▸ **PROBLEM DESCRIPTION**
Everything in the data gets repeated exactly, except for the pictures.

▸ **MATERIAL SHOWN**
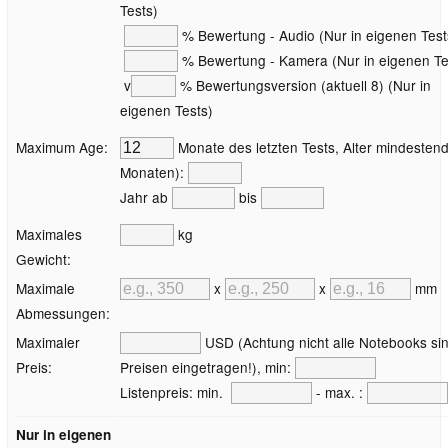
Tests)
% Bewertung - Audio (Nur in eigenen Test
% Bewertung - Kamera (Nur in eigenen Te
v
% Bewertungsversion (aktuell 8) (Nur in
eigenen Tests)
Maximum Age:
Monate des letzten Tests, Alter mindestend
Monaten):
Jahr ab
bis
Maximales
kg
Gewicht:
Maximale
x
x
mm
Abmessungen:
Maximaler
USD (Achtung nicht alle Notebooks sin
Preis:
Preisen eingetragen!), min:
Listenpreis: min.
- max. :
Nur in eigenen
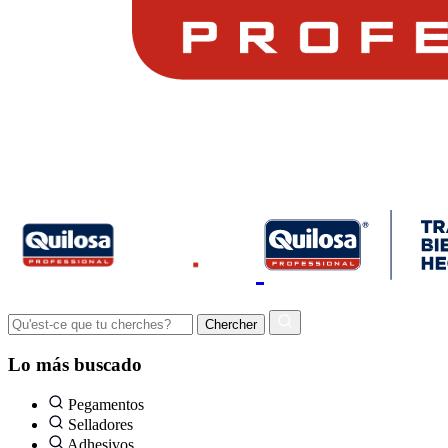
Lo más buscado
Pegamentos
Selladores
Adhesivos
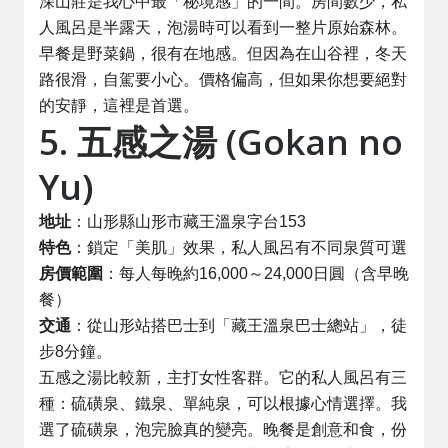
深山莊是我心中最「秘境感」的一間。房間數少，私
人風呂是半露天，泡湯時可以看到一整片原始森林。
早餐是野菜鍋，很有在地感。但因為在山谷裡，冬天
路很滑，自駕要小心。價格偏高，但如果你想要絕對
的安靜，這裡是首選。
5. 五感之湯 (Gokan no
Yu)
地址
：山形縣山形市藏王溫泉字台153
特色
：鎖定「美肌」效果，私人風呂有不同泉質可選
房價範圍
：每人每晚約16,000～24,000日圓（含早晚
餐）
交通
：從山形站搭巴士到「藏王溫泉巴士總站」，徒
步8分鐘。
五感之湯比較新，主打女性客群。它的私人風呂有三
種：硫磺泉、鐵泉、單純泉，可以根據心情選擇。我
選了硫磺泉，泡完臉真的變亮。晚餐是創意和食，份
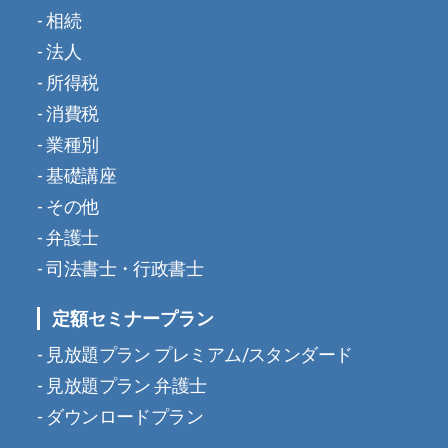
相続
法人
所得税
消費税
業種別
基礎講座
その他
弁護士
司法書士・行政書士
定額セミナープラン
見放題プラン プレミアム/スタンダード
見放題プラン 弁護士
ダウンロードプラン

▸ **WRITTEN ANSWER**
Tests)
% Bewertung - Audio (Nur in eigenen Test
% Bewertung - Kamera (Nur in eigenen Te
v
% Bewertungsversion (aktuell 8) (Nur in
eigenen Tests)
Maximum Age:
Monate des letzten Tests, Alter mindestend
Monaten):
Jahr ab
bis
Maximales
kg
Gewicht:
Maximale
x
x
mm
Abmessungen:
Maximaler
USD (Achtung nicht alle Notebooks sin
Preis:
Preisen eingetragen!), min:
Listenpreis: min.
- max. :
Nur in eigenen
Lo más buscado
Pegamentos
Selladores
Adhesivos
深山莊是我心中最「秘境感」的一間。房間數少，私
人風呂是半露天，泡湯時可以看到一整片原始森林。
早餐是野菜鍋，很有在地感。但因為在山谷裡，冬天
路很滑，自駕要小心。價格偏高，但如果你想要絕對
的安靜，這裡是首選。
5. 五感之湯 (Gokan no
Yu)
地址
：山形縣山形市藏王溫泉字台153
特色
：鎖定「美肌」效果，私人風呂有不同泉質可選
房價範圍
：每人每晚約16,000～24,000日圓（含早晚
餐）
交通
：從山形站搭巴士到「藏王溫泉巴士總站」，徒
步8分鐘。
五感之湯比較新，主打女性客群。它的私人風呂有三
種：硫磺泉、鐵泉、單純泉，可以根據心情選擇。我
選了硫磺泉，泡完臉真的變亮。晚餐是創意和食，份
相続
法人
所得税
消費税
業種別
基礎講座
その他
弁護士
司法書士・行政書士
定額セミナープラン
見放題プラン プレミアム/スタンダード
見放題プラン 弁護士
ダウンロードプラン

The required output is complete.